[Opening Provided information section]
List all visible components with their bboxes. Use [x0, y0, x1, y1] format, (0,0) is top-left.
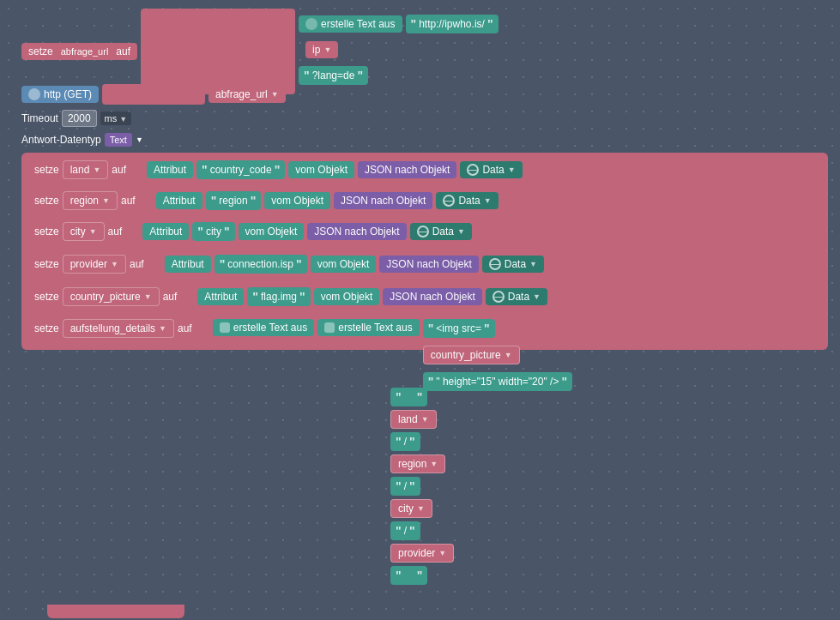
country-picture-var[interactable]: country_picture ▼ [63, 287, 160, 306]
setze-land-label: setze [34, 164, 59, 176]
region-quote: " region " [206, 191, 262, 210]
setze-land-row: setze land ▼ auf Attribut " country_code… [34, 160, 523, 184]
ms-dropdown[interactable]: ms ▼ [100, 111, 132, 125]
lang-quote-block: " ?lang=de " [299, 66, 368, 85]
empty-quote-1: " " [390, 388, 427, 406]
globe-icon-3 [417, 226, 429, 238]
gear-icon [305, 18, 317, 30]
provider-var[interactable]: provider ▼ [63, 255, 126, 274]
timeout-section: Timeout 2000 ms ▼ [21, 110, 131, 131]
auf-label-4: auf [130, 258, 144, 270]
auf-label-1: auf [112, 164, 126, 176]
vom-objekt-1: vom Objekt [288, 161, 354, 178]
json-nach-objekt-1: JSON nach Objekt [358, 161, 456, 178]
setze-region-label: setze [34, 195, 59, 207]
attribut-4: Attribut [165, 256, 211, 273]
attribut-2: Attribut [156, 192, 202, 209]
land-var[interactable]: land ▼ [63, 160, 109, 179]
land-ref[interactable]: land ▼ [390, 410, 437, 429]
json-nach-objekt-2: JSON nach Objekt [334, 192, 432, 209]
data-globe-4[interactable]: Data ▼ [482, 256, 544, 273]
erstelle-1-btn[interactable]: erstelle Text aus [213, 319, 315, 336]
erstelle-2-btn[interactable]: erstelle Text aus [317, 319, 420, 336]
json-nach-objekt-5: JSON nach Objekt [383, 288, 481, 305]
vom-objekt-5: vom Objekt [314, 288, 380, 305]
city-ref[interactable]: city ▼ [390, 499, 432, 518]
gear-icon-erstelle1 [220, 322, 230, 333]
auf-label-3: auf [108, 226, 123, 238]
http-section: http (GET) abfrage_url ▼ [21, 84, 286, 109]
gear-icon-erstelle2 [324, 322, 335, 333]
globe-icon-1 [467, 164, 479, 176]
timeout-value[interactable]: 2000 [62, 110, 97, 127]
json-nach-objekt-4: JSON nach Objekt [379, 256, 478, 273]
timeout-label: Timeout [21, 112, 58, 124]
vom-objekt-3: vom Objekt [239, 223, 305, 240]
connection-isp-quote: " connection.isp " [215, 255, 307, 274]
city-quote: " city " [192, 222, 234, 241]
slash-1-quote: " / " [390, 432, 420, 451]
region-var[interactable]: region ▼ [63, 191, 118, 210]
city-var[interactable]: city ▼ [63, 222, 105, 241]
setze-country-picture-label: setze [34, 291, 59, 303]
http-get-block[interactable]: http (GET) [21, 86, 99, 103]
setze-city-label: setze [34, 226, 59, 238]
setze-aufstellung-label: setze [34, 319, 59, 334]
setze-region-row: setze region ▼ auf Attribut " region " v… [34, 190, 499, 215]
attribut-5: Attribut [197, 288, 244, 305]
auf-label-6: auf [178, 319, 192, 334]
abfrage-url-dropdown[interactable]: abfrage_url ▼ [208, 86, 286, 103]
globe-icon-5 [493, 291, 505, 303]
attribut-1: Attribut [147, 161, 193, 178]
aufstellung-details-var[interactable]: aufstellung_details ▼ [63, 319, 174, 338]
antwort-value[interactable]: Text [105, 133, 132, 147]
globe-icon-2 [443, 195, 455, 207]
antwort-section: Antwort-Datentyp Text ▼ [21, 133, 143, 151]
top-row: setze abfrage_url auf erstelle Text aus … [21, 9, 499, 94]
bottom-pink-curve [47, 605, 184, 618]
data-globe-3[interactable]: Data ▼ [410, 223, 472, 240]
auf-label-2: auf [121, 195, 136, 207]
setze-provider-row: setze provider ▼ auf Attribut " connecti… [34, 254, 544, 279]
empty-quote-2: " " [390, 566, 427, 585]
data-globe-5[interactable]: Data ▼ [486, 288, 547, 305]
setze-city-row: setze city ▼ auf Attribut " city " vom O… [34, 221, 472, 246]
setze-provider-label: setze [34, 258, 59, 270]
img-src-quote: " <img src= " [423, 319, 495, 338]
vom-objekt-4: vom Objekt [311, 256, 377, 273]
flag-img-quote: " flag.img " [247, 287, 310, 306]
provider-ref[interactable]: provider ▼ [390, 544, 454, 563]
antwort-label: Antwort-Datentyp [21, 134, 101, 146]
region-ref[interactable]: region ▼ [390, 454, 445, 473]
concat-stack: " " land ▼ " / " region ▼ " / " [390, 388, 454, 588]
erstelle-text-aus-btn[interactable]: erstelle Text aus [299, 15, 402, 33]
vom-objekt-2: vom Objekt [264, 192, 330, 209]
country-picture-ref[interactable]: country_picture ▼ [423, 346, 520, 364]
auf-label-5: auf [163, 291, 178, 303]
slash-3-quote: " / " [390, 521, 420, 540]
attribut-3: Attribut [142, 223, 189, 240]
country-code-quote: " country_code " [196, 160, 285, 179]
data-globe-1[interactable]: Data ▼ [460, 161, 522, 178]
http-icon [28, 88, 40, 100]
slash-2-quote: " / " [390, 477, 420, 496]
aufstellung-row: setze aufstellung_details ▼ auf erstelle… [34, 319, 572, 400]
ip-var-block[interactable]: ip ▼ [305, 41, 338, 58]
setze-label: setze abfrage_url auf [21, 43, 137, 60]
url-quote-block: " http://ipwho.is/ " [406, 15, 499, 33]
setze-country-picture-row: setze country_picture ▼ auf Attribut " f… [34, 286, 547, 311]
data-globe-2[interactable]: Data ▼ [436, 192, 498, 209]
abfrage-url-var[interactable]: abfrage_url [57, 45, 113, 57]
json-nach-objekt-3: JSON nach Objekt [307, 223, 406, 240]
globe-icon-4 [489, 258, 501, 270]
[Closing Provided information section]
How to complete this task: Please repeat the entries above exactly, leaving out any pictures.

Result for this task:
List all visible components with their bboxes. Use [x0, y0, x1, y1] format, (0,0) is top-left.
country-picture-var[interactable]: country_picture ▼ [63, 287, 160, 306]
setze-land-label: setze [34, 164, 59, 176]
region-quote: " region " [206, 191, 262, 210]
setze-land-row: setze land ▼ auf Attribut " country_code… [34, 160, 523, 184]
ms-dropdown[interactable]: ms ▼ [100, 111, 132, 125]
lang-quote-block: " ?lang=de " [299, 66, 368, 85]
empty-quote-1: " " [390, 388, 427, 406]
globe-icon-3 [417, 226, 429, 238]
gear-icon [305, 18, 317, 30]
provider-var[interactable]: provider ▼ [63, 255, 126, 274]
timeout-section: Timeout 2000 ms ▼ [21, 110, 131, 131]
auf-label-4: auf [130, 258, 144, 270]
auf-label-1: auf [112, 164, 126, 176]
vom-objekt-1: vom Objekt [288, 161, 354, 178]
json-nach-objekt-1: JSON nach Objekt [358, 161, 456, 178]
setze-region-label: setze [34, 195, 59, 207]
attribut-4: Attribut [165, 256, 211, 273]
attribut-2: Attribut [156, 192, 202, 209]
land-var[interactable]: land ▼ [63, 160, 109, 179]
land-ref[interactable]: land ▼ [390, 410, 437, 429]
json-nach-objekt-2: JSON nach Objekt [334, 192, 432, 209]
data-globe-4[interactable]: Data ▼ [482, 256, 544, 273]
erstelle-1-btn[interactable]: erstelle Text aus [213, 319, 315, 336]
erstelle-2-btn[interactable]: erstelle Text aus [317, 319, 420, 336]
json-nach-objekt-5: JSON nach Objekt [383, 288, 481, 305]
vom-objekt-5: vom Objekt [314, 288, 380, 305]
city-ref[interactable]: city ▼ [390, 499, 432, 518]
gear-icon-erstelle1 [220, 322, 230, 333]
auf-label-3: auf [108, 226, 123, 238]
http-section: http (GET) abfrage_url ▼ [21, 84, 286, 109]
gear-icon-erstelle2 [324, 322, 335, 333]
globe-icon-1 [467, 164, 479, 176]
timeout-value[interactable]: 2000 [62, 110, 97, 127]
json-nach-objekt-4: JSON nach Objekt [379, 256, 478, 273]
timeout-label: Timeout [21, 112, 58, 124]
vom-objekt-3: vom Objekt [239, 223, 305, 240]
connection-isp-quote: " connection.isp " [215, 255, 307, 274]
city-quote: " city " [192, 222, 234, 241]
slash-1-quote: " / " [390, 432, 420, 451]
region-var[interactable]: region ▼ [63, 191, 118, 210]
city-var[interactable]: city ▼ [63, 222, 105, 241]
setze-country-picture-label: setze [34, 291, 59, 303]
http-get-block[interactable]: http (GET) [21, 86, 99, 103]
setze-city-label: setze [34, 226, 59, 238]
setze-aufstellung-label: setze [34, 319, 59, 334]
setze-region-row: setze region ▼ auf Attribut " region " v… [34, 190, 499, 215]
attribut-5: Attribut [197, 288, 244, 305]
auf-label-6: auf [178, 319, 192, 334]
abfrage-url-dropdown[interactable]: abfrage_url ▼ [208, 86, 286, 103]
globe-icon-5 [493, 291, 505, 303]
attribut-1: Attribut [147, 161, 193, 178]
aufstellung-details-var[interactable]: aufstellung_details ▼ [63, 319, 174, 338]
antwort-value[interactable]: Text [105, 133, 132, 147]
globe-icon-2 [443, 195, 455, 207]
antwort-section: Antwort-Datentyp Text ▼ [21, 133, 143, 151]
top-row: setze abfrage_url auf erstelle Text aus … [21, 9, 499, 94]
bottom-pink-curve [47, 605, 184, 618]
data-globe-3[interactable]: Data ▼ [410, 223, 472, 240]
auf-label-2: auf [121, 195, 136, 207]
setze-provider-row: setze provider ▼ auf Attribut " connecti… [34, 254, 544, 279]
empty-quote-2: " " [390, 566, 427, 585]
data-globe-5[interactable]: Data ▼ [486, 288, 547, 305]
setze-city-row: setze city ▼ auf Attribut " city " vom O… [34, 221, 472, 246]
setze-provider-label: setze [34, 258, 59, 270]
img-src-quote: " <img src= " [423, 319, 495, 338]
vom-objekt-4: vom Objekt [311, 256, 377, 273]
flag-img-quote: " flag.img " [247, 287, 310, 306]
provider-ref[interactable]: provider ▼ [390, 544, 454, 563]
antwort-label: Antwort-Datentyp [21, 134, 101, 146]
region-ref[interactable]: region ▼ [390, 454, 445, 473]
concat-stack: " " land ▼ " / " region ▼ " / " [390, 388, 454, 588]
erstelle-text-aus-btn[interactable]: erstelle Text aus [299, 15, 402, 33]
vom-objekt-2: vom Objekt [264, 192, 330, 209]
country-picture-ref[interactable]: country_picture ▼ [423, 346, 520, 364]
auf-label-5: auf [163, 291, 178, 303]
slash-3-quote: " / " [390, 521, 420, 540]
attribut-3: Attribut [142, 223, 189, 240]
country-code-quote: " country_code " [196, 160, 285, 179]
data-globe-1[interactable]: Data ▼ [460, 161, 522, 178]
http-icon [28, 88, 40, 100]
slash-2-quote: " / " [390, 477, 420, 496]
aufstellung-row: setze aufstellung_details ▼ auf erstelle… [34, 319, 572, 400]
ip-var-block[interactable]: ip ▼ [305, 41, 338, 58]
setze-label: setze abfrage_url auf [21, 43, 137, 60]
url-quote-block: " http://ipwho.is/ " [406, 15, 499, 33]
setze-country-picture-row: setze country_picture ▼ auf Attribut " f… [34, 286, 547, 311]
data-globe-2[interactable]: Data ▼ [436, 192, 498, 209]
abfrage-url-var[interactable]: abfrage_url [57, 45, 113, 57]
json-nach-objekt-3: JSON nach Objekt [307, 223, 406, 240]
globe-icon-4 [489, 258, 501, 270]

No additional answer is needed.